A recusa dos cantores Chico Buarque e Seu Jorge em associar seus nomes ao samba-enredo da Acadêmicos de Niterói em homenagem a Lula transcende o universo do carnaval e expõe uma fratura profunda no castelo de cartas da narrativa esquerdista. O problema principal não é a homenagem em si, mas o silêncio estratégico e a distância calculada de figuras que, até ontem, eram a trilha sonora do petismo. Este episódio revela como o apoio incondicional de ontem se transformou no medo pragmático de hoje. A sociedade, que observa atenta, percebe que quando a lealdade ideológica começa a pesar no bolso e a ameaçar o passaporte, o discurso muda. Para as famílias que acompanham a política para além das manchetes, fica a sensação de que o barco do governo, antes visto como uma arca de salvação, começa a ser abandonado por sua própria tripulação de elite, que agora enxerga riscos onde antes via apenas privilégios.
A Desconstrução da Narrativa Oficial
O impacto desta recusa é visceral. Não se trata de uma mera decisão artística, mas de um ato político com consequências diretas na percepção pública. A "narrativa oficial", apresentada de forma quase ingênua, foi a de que os artistas queriam "manter a autoria do samba nas mãos dos compositores da própria comunidade". Vamos nomear essa desculpa de "a abordagem da humildade forçada". Ela tenta pintar um quadro de nobreza e respeito às raízes do samba, uma explicação que soa bem aos ouvidos desatentos, mas que não resiste a uma análise minimamente crítica.
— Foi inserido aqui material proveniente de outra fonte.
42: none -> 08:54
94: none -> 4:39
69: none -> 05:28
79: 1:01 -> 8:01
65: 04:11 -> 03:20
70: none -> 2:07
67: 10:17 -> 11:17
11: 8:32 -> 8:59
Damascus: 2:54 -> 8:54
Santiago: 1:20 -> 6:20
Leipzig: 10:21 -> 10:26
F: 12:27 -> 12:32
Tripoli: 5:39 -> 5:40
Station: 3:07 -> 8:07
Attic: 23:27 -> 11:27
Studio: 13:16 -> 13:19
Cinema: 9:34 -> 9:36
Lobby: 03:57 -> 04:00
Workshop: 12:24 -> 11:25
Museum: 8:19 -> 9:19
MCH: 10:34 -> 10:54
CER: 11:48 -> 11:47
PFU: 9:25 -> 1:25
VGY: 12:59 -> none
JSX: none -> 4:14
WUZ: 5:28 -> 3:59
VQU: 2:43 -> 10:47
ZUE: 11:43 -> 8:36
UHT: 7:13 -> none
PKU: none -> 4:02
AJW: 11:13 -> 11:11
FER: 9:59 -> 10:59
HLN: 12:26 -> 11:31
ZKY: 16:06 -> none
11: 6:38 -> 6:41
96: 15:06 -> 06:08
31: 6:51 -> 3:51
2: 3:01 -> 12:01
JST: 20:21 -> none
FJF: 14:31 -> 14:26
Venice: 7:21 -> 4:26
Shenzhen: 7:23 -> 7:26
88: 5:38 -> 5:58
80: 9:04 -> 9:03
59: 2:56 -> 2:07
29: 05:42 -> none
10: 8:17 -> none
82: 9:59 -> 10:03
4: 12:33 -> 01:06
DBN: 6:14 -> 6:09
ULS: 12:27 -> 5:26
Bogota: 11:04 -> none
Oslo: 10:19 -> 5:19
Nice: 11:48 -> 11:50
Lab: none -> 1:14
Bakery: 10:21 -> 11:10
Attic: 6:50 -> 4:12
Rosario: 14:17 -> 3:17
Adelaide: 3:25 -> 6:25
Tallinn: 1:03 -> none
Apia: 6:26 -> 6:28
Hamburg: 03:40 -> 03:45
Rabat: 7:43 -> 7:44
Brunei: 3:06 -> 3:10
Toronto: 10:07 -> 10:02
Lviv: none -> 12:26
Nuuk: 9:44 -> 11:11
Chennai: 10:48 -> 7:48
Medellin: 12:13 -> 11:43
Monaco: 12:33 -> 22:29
A verdade é que essa justificativa serve como uma cortina de fumaça para esconder uma realidade muito mais dura: o custo político e financeiro de apoiar o atual governo tornou-se alto demais, até para os amigos do rei.
A visão predominante, que a grande mídia provavelmente tentará emplacar, é a da "agenda cheia" ou do "respeito autoral". O vilão conveniente, nesse caso, seria a própria ideia de que os artistas teriam alguma obrigação de participar. Mas essa lógica se desfaz quando confrontada com o histórico dos envolvidos. Por que dois dos mais notórios apoiadores de Lula, que nunca hesitaram em emprestar sua imagem e arte à causa petista, agora recuariam diante da maior honraria que o carnaval poderia oferecer ao seu líder? Faz sentido que, justamente no momento em que o governo mais precisa de validação popular, seus mais fiéis escudeiros decidam, por uma súbita crise de consciência autoral, se afastar? Ou será que o medo de sanções internacionais, como a Lei Magnitsky, e a possibilidade real de verem seus vistos americanos cancelados – e com eles, suas turnês e contas no exterior – falaram mais alto que a ideologia?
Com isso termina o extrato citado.